LLMs can construct powerful representations and streamline sample-efficient supervised learning

Imagine you are trying to teach a brilliant but slightly literal-minded robot (an AI) how to be a doctor. You have a massive stack of patient files, but these files are a mess. They contain typed notes, handwritten scribbles, lab numbers, and codes, all jumbled together in a long, unorganized stream of text.

If you just hand this messy stack to the robot and say, "Figure out who is sick," the robot gets confused. It's like trying to find a specific needle in a haystack while wearing blindfolded boxing gloves.

This paper introduces a clever new way to solve this problem. Instead of forcing the robot to learn from the messy haystack, the authors use a "Super-Intelligent Librarian" (a Large Language Model or LLM) to organize the haystack into neat, labeled boxes before the robot ever sees it.

Here is the breakdown of their method, Rubric Representation Learning, using simple analogies:

1. The Problem: The "Messy Desk"

Real-world medical data is like a doctor's desk that hasn't been cleaned in years.

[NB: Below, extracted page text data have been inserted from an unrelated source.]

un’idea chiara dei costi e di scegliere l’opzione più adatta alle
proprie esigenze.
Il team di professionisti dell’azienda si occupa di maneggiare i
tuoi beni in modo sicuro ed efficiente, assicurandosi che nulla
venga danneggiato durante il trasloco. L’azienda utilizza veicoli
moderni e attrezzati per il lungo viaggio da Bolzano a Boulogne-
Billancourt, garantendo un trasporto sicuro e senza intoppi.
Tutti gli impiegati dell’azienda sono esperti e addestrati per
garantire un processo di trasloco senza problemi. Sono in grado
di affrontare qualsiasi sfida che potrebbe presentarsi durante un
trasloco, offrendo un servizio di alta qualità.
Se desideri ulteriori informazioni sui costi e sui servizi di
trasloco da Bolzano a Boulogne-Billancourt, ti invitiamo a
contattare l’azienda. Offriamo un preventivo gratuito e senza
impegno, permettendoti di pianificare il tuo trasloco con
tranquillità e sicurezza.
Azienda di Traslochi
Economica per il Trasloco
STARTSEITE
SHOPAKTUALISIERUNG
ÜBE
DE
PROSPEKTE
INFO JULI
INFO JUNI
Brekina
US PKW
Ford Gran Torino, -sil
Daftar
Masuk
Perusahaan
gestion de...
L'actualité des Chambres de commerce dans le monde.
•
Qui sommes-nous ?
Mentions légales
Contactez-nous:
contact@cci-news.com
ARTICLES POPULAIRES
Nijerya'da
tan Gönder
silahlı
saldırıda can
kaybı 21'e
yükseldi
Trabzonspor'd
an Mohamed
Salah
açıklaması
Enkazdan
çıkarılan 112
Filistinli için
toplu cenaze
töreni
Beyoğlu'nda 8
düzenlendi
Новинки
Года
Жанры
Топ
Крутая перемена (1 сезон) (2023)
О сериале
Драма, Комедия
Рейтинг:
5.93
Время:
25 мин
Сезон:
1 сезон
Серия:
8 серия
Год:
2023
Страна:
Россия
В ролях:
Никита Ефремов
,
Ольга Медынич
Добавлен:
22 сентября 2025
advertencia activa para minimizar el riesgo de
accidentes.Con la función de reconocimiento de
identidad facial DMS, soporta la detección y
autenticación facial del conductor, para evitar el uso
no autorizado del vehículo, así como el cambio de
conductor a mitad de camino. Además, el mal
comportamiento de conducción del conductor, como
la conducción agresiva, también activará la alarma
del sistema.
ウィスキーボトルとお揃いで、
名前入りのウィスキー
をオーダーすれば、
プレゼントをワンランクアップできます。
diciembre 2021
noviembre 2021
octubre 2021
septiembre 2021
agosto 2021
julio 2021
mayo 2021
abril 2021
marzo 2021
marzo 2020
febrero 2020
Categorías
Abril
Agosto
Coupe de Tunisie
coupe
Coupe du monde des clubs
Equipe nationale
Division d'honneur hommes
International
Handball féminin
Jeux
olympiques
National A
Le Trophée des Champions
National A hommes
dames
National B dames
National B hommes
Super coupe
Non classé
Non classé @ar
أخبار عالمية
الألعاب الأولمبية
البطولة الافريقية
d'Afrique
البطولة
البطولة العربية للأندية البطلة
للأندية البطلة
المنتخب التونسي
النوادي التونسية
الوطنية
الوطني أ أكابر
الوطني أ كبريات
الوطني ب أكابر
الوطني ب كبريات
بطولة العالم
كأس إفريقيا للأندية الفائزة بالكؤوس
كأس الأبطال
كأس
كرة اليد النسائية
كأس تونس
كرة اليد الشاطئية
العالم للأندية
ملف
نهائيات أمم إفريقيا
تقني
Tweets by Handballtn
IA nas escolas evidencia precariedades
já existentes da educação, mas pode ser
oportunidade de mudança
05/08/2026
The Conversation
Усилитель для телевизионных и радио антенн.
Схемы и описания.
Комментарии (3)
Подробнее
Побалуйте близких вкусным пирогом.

The Data: It has blood pressure numbers from 1998 mixed with notes about a broken toe from last week, and a list of medications written in shorthand.
The Old Way: Previous methods tried to feed this whole messy desk to the AI. The AI had to guess what was important. Sometimes it worked, but often it missed critical clues because the signal was buried in the noise.

2. The Solution: The "Smart Librarian"

The authors propose using an LLM not as the final doctor, but as a Librarian who reorganizes the desk before the AI sees it. They call this process creating a "Rubric."

Think of a Rubric like a strict, pre-printed form or a checklist that the Librarian fills out for every single patient.

How the Librarian Works (The Two Types of Rubrics)

A. The "Global Rubric" (The Master Blueprint)
Imagine the Librarian looks at 40 different patient files (a mix of sick and healthy people) and says, "Okay, to predict if someone will get high blood pressure next year, I need to ignore the noise and only look at these specific things."

The Librarian then writes a Master Blueprint (the Global Rubric) that says:

"Look at blood pressure readings from the last 30 days."
"Check if they are taking specific heart meds."
"Ignore the notes about their broken toe."
"Convert all weight to kilograms."

Once this blueprint is written, the Librarian can use a simple, fast computer script (a parser) to fill out this form for thousands of other patients instantly. It's like having a stamp that automatically organizes every new file into the perfect format.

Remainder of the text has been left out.